Qual è davvero la “ricetta” di Sarri? Si può davvero pensare che per ottenere la pozione magica si sia limitato a mescolare modestia e umiltà a competenza tecnica? Io credo di no, quest’uomo deve avere un segreto. Il mio sospetto è stato confermato da una frase che lui stesso ha pronunciato già dopo Milan- Napoli: “sta andando tutto bene, i miei ragazzi si divertono”.
Qualche bontempone la fa facile: si divertono perché vincono. A costo di essere smentita, non credo che sia questo il caso. Io vedo che da un lato sembra scomparsa l’ossessione per gli applausi, dall’altro i suoi ragazzi sembra abbiano acquisito la misura delle proprie qualità. E quindi direi più che vincono divertendosi.
Prendiamo ad esempio Higuain e Insigne: due giocatori così diversi e così simili nel loro rapporto con allenatore e curve. Sempre alla ricerca dell’approvazione, insicuri, a volte (soprattutto Higuain) inspiegabilmente, o comunque poco sorridenti, penzoloni tra esaltazione e scoraggiamento (entrambe le posizioni piuttosto scomode).
Le frustrazioni di Insigne ora sembrano un lontano ricordo. Lorenzo gioca a sfaccimmiello. Andatevi a riguardare il primo piano della sua espressione prima della famosa punizione contro il Milan. Lorenzo non è più fermo all’idea di dover segnare. E segna.
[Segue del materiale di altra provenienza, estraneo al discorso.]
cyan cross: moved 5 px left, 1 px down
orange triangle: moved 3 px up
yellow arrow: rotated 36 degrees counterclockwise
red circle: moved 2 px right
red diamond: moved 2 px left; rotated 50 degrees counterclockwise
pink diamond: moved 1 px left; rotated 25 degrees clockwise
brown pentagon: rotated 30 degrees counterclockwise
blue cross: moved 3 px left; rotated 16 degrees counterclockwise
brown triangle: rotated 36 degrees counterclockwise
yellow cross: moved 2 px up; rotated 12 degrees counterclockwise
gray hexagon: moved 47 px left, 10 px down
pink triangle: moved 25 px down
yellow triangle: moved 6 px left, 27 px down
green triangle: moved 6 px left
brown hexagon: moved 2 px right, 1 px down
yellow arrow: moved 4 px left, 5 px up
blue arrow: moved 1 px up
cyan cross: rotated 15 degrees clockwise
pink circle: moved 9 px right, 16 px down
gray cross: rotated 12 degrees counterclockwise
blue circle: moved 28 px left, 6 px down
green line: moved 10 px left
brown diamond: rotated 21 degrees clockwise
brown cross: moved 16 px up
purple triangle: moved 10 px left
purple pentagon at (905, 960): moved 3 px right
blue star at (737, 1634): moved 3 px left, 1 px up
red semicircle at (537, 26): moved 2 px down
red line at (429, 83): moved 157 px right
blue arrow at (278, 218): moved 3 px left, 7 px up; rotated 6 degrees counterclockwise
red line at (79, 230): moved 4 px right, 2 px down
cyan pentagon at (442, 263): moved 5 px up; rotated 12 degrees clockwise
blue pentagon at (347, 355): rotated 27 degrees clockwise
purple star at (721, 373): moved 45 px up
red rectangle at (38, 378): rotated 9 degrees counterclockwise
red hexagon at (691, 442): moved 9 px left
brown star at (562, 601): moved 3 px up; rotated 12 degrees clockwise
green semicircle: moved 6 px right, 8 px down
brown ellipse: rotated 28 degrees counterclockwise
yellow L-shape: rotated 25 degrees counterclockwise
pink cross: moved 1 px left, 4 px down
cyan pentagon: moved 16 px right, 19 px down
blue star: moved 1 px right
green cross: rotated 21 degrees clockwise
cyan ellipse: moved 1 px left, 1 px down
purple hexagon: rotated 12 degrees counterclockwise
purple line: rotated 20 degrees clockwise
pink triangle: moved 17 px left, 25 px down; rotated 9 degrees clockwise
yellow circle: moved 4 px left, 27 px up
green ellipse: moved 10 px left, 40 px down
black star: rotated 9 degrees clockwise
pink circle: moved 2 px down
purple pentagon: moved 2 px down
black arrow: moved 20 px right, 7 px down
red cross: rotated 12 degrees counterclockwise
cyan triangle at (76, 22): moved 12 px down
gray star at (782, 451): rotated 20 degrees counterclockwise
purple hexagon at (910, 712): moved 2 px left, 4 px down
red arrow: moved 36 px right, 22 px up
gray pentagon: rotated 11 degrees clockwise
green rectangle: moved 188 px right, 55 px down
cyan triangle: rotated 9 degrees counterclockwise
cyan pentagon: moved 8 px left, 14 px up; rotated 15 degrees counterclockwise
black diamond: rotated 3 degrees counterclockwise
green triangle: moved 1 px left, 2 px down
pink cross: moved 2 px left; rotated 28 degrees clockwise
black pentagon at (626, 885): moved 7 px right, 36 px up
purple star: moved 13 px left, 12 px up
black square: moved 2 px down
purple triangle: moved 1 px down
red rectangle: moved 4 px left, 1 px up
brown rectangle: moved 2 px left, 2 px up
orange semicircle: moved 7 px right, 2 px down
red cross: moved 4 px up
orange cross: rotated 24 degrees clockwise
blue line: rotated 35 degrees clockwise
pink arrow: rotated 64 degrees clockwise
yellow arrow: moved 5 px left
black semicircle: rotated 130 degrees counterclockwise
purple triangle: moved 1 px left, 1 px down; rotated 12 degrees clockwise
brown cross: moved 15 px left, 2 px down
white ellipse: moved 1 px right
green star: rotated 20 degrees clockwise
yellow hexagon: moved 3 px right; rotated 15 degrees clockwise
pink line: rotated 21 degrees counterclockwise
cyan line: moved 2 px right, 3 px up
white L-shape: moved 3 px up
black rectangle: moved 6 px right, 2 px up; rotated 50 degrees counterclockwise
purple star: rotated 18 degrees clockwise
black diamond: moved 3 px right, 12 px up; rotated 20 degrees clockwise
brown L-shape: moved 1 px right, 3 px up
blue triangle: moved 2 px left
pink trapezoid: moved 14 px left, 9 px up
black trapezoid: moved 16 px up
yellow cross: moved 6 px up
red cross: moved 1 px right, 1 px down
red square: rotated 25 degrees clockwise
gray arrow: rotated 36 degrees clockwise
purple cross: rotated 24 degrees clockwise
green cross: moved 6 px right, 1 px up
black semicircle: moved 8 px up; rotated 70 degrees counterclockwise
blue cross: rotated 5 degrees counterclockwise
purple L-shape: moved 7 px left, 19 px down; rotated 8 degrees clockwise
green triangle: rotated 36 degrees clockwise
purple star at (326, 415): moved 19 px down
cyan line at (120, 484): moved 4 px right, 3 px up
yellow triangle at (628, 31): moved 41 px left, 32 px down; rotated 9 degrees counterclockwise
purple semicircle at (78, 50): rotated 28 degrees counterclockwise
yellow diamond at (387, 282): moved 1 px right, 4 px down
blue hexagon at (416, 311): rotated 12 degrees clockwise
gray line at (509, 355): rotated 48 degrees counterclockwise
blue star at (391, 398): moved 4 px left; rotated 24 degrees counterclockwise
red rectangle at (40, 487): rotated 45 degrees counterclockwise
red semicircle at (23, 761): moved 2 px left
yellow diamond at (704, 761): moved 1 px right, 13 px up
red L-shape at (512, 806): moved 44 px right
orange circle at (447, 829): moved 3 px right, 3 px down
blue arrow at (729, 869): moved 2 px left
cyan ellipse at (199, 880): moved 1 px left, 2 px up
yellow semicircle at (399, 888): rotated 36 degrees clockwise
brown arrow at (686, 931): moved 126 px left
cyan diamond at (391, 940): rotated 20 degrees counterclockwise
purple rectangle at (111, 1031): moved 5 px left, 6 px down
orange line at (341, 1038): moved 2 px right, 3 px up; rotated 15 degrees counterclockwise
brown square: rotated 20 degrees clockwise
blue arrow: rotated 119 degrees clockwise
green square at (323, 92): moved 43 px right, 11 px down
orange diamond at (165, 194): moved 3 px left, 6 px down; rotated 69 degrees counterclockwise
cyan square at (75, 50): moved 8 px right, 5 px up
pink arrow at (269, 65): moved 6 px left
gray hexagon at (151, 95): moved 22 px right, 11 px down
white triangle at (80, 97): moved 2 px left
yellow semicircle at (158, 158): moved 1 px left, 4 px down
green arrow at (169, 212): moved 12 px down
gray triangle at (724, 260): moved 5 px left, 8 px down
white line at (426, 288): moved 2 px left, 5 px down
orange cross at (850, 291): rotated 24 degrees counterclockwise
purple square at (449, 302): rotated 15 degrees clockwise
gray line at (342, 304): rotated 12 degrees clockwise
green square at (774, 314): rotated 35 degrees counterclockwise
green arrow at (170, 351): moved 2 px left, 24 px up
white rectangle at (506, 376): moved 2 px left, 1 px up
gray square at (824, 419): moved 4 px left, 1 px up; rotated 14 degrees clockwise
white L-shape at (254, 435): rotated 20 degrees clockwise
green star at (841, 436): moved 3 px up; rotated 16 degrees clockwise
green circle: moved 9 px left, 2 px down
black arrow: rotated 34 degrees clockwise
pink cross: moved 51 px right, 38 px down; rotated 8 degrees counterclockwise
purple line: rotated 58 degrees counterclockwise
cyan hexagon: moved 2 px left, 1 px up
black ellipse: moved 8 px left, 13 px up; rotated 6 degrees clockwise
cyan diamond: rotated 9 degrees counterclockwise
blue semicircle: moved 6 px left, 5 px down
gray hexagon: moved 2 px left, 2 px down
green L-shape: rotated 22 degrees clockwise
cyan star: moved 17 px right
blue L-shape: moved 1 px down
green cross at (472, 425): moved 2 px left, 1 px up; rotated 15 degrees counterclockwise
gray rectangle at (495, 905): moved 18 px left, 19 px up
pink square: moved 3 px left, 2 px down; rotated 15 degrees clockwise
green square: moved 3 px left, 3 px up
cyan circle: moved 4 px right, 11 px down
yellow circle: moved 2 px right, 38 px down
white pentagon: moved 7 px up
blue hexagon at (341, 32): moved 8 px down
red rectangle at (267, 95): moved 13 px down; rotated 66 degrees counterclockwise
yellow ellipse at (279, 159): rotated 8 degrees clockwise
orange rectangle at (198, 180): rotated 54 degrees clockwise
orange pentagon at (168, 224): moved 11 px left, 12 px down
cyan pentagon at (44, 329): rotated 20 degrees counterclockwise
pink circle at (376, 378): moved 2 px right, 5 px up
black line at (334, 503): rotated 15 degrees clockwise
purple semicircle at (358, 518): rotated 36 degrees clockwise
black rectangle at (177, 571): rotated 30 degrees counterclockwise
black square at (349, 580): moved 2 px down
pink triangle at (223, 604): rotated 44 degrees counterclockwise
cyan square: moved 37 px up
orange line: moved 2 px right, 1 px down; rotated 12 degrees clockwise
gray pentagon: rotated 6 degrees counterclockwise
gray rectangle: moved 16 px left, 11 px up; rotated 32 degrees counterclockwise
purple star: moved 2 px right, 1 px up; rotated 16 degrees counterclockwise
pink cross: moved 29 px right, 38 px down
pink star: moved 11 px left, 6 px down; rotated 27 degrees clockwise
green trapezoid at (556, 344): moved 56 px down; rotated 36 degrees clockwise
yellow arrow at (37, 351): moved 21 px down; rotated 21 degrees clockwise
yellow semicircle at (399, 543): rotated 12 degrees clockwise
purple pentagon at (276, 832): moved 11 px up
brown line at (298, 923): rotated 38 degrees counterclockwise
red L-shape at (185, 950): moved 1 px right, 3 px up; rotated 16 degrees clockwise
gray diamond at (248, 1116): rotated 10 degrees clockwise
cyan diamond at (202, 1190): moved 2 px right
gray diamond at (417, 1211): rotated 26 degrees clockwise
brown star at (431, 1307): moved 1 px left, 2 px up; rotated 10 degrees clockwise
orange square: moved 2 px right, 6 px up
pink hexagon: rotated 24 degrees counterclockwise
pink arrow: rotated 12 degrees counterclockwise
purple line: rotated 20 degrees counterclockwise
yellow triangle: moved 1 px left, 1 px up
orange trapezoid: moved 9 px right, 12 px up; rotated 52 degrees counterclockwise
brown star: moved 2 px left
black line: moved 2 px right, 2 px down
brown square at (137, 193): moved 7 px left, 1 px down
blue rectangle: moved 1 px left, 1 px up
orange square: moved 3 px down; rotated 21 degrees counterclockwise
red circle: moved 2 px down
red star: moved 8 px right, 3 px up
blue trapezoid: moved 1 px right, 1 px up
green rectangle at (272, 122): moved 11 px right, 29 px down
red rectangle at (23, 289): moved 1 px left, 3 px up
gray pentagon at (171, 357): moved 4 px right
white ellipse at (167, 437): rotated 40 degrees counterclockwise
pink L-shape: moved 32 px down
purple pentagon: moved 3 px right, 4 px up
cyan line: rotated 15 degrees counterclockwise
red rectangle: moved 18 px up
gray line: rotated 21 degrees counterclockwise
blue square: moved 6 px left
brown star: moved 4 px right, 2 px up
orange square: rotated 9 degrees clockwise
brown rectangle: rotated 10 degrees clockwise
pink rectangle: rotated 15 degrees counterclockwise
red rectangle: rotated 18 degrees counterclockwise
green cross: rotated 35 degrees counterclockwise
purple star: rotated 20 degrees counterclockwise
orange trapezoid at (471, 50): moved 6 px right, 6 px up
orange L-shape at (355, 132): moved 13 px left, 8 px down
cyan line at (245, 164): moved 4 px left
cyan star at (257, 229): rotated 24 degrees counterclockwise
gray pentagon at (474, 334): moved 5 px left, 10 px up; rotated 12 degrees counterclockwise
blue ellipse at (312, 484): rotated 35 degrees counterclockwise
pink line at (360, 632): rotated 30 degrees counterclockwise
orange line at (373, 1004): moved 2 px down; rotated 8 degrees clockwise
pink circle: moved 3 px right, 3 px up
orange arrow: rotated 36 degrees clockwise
Fa né più né meno quello che ci si aspettava da lui da sempre: non fa più la promessa, si comporta da campione.
Higuain ha completamente cambiato faccia. Non si atteggia più a bello e tenebroso, che deve averla sempre vinta sennò mette il muso e che si adombra un po’ pure se fa gol. E se pure il viso rilassato di Gonzalo dipendesse da mister Sarri? Vuoi vedere che il suo metodo lo ha reso quello che in psicologia viene definito un “uomo libero”? La dice lunga la sua espressione quando abbraccia Sarri a fine partita Milan Napoli. E ancor di più le sue parole di ieri ai microfoni di Premium: “Sì questo mister sa arrivare alla mente dei giocatori”.
Jorginho, che dire di lui, il metallo che si trasforma in oro (per usare una metafora alchimistica), l’asino in mezzo ai suoni che diventa puledro. Ve le ricordate le mosse di fegato quando entrava in campo Jorginho? Su questo, però, incrocerei le dita e chiuderei l’argomento.
Su Hamsik non mi pronuncio, credo che il mister ci stia ancora lavorando.
Insomma, Sarri, al di là delle competenze tecniche, sembra abbia attinto a piene mani dai libri di psicologia dell’educazione, e sembra anche uno che ha pure pratica dell’argomento. Altro che modestia. Altro che umiltà. È un educatore incredibile. È l’uomo che crea armonia, che esalta ed inquadra le individualità, che smussa gli angoli.
Finalmente i giocatori si abbracciano e si divertono. E si divertono e ridono pure i tifosi affetti da pessimismo cosmico. Salvo consumarsi i pantaloni quando si sente parlare di scudetto.